A REST API lets you send data to a machine learning model and get predictions back easily over the internet.

You want to let a mobile app get predictions from your ML model.

You want to share your model with others without giving them the code.

You want to use your model in a website to show live results.

You want to automate predictions from other software.

You want to test your model remotely without running it locally.

Syntax

PyTorch

from flask import Flask, request, jsonify
import torch

app = Flask(__name__)

# Load your trained PyTorch model
model = torch.load('model.pth')
model.eval()

@app.route('/predict', methods=['POST'])
def predict():
    data = request.json  # Get JSON data from POST request
    input_tensor = torch.tensor(data['input'], dtype=torch.float32).unsqueeze(0)  # Convert input list to tensor with batch dimension
    with torch.no_grad():
        output = model(input_tensor)
    prediction = output.argmax(dim=1).item()  # Get predicted class
    return jsonify({'prediction': prediction})

if __name__ == '__main__':
    app.run(debug=True)

This example uses Flask, a simple web framework for Python.

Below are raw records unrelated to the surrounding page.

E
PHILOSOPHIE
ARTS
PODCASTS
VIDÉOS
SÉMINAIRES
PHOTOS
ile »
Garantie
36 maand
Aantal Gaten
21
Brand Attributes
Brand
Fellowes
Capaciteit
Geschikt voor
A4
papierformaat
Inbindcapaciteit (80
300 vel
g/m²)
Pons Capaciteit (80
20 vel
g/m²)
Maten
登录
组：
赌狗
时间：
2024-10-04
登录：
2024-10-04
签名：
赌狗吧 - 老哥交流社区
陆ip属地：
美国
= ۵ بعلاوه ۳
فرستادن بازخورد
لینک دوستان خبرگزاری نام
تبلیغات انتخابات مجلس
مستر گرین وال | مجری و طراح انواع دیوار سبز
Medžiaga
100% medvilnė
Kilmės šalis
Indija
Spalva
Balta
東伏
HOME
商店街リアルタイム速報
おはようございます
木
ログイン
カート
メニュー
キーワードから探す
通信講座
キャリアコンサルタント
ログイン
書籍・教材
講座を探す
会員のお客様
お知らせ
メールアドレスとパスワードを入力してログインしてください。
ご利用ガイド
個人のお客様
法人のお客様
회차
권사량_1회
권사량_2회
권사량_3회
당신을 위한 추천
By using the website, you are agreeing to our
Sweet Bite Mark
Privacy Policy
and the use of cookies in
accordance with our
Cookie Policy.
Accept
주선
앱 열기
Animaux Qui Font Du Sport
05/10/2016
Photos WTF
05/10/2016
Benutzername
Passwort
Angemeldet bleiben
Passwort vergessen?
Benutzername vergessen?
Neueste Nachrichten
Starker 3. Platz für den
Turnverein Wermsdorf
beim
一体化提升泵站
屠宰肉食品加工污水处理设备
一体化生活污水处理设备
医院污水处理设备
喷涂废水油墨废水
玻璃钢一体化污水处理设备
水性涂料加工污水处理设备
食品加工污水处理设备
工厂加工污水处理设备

The model is loaded once and used for all requests to save time.

Examples

This command sends input data to the API and gets the prediction back.

PyTorch

curl -X POST http://localhost:5000/predict -H "Content-Type: application/json" -d '{"input": [0.5, 1.2, 3.3]}'

This Python code sends data to the REST API and prints the prediction result.

PyTorch

import requests

response = requests.post('http://localhost:5000/predict', json={'input': [0.5, 1.2, 3.3]})
print(response.json())

Sample Model

This program creates a simple PyTorch model, saves it, then loads it in a Flask app. The app listens for POST requests at /predict, runs the model on input data, and returns the predicted class.

PyTorch

from flask import Flask, request, jsonify
import torch
import torch.nn as nn

# Define a simple model for demonstration
class SimpleModel(nn.Module):
    def __init__(self):
        super().__init__()
        self.linear = nn.Linear(3, 2)  # 3 inputs, 2 classes
    def forward(self, x):
        return self.linear(x)

app = Flask(__name__)

# Create and save a dummy model
model = SimpleModel()
torch.save(model, 'model.pth')

# Load the model
model = torch.load('model.pth')
model.eval()

@app.route('/predict', methods=['POST'])
def predict():
    data = request.json
    input_tensor = torch.tensor(data['input'], dtype=torch.float32).unsqueeze(0)  # batch size 1
    with torch.no_grad():
        output = model(input_tensor)
    prediction = output.argmax(dim=1).item()
    return jsonify({'prediction': prediction})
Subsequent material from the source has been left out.